Murray grew more and more furious every time there was a stalling query from Frances. Undaunted, gradually Frances unearthed more information about thalidomide from her own research and from answers to her queries which she made to Merrell. One piece of evidence she uncovered that especially alarmed her was that thalidomide, when used in other countries, had caused a condition called peripheral neuritis in female and also male patients who had taken it – some men took it to deal with headaches. Peripheral neuritis is not at all a joke: it is a tingling of the extremities, in particular the fingers, and while Merrell accepted that thalidomide had caused this problem in some cases, they insisted that the condition cleared up once thalidomide use was discontinued. However, Frances uncovered evidence that this was not necessarily the case.

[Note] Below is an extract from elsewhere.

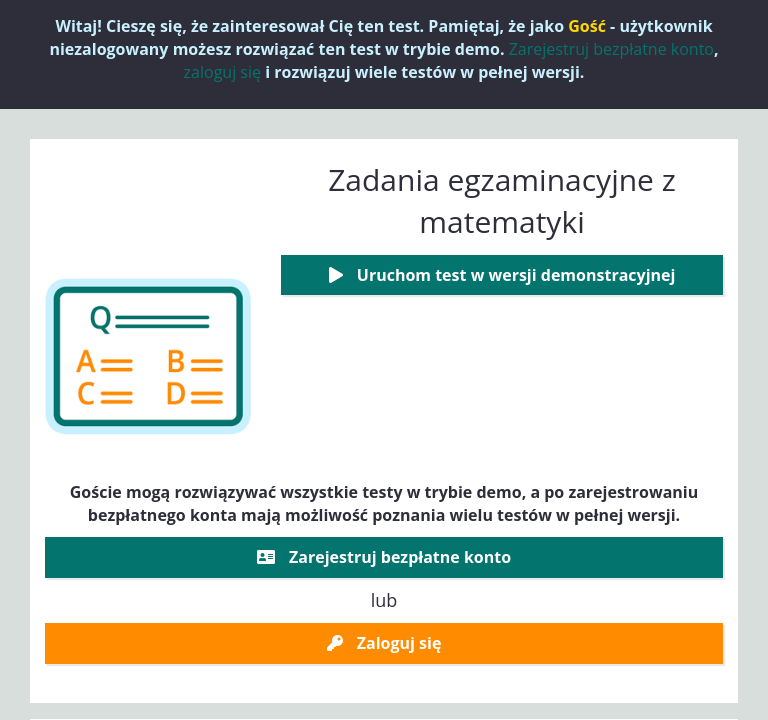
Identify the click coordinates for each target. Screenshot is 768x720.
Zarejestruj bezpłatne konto (611, 49)
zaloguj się (222, 72)
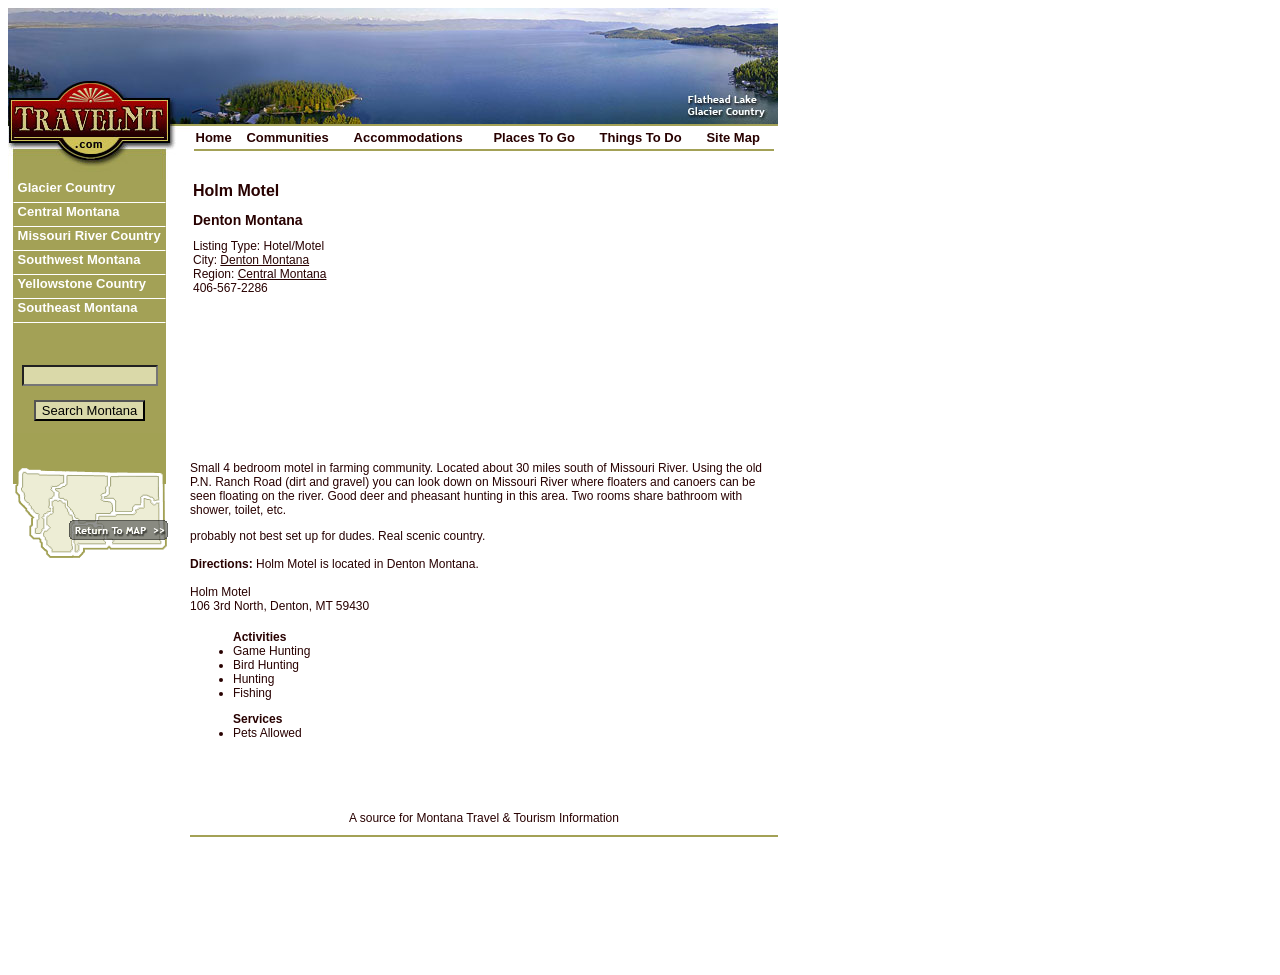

More to the point, her medical training and pharmaceutical knowledge made her wonder whether, if thalidomide caused peripheral neuritis in adults, it might also have a disastrous effect on the unborn child. In fact, by May 1960, several thousands of babies had been born in the countries where thalidomide was approved with a range of congenital problems. But tragically nobody was ascribing these deformities to thalidomide. Finally, in November 1961, Dr William McBride in Australia reached the inescapable conclusion that numerous cases of children being born deformed in Australia were caused by the mothers having taken thalidomide. It was only late in November 1961 that the medical community round the world accepted this and the drug was immediately withdrawn by Grünenthal.

Shortly after the withdrawal, Frances’s role in keeping thalidomide out of the United States quickly started to make her a public heroine, and indeed a kind of saint. On Tuesday August 7 1962, President Kennedy presented her with the enormously prestigious President’s Award for Distinguished Federal Civilian Service.

Frances Kelsey died peacefully in London, Canada, on August 7, 2015, at the age of 101. Until the end of her life, she found all the praise she received for her actions as rather inexplicable. She would say, ‘I was only doing my job. I was given an assignment and I carried it out. I don’t see myself as a heroine.’

The world, however, views her very differently.